╭─ Provided information
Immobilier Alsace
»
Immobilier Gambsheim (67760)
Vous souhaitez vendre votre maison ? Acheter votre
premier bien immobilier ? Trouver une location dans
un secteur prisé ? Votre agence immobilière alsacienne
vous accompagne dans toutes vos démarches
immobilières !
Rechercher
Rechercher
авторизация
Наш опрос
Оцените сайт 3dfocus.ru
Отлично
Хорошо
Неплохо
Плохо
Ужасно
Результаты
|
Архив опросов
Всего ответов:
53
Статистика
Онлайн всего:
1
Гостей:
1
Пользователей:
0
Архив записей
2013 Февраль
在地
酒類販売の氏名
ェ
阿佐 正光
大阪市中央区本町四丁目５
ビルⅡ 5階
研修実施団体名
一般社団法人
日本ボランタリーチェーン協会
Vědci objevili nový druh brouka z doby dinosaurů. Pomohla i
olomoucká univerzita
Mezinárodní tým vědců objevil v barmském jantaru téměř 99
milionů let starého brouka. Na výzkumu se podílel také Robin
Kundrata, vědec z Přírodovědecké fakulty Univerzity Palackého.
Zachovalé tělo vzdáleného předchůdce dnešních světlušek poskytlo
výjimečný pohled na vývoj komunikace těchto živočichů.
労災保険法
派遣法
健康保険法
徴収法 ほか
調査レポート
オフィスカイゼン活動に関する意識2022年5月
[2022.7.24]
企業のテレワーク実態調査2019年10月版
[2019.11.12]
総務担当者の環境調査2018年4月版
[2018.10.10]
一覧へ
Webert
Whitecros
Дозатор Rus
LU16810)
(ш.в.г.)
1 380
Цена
╰─
## Problem details
From the line holding "výjimečný pohled na" through the final line of the data above, copy every line exactly as written. Include nothing else.

## Answer area
výjimečný pohled na vývoj komunikace těchto živočichů.
労災保険法
派遣法
健康保険法
徴収法 ほか
調査レポート
オフィスカイゼン活動に関する意識2022年5月
[2022.7.24]
企業のテレワーク実態調査2019年10月版
[2019.11.12]
総務担当者の環境調査2018年4月版
[2018.10.10]
一覧へ
Webert
Whitecros
Дозатор Rus
LU16810)
(ш.в.г.)
1 380
Цена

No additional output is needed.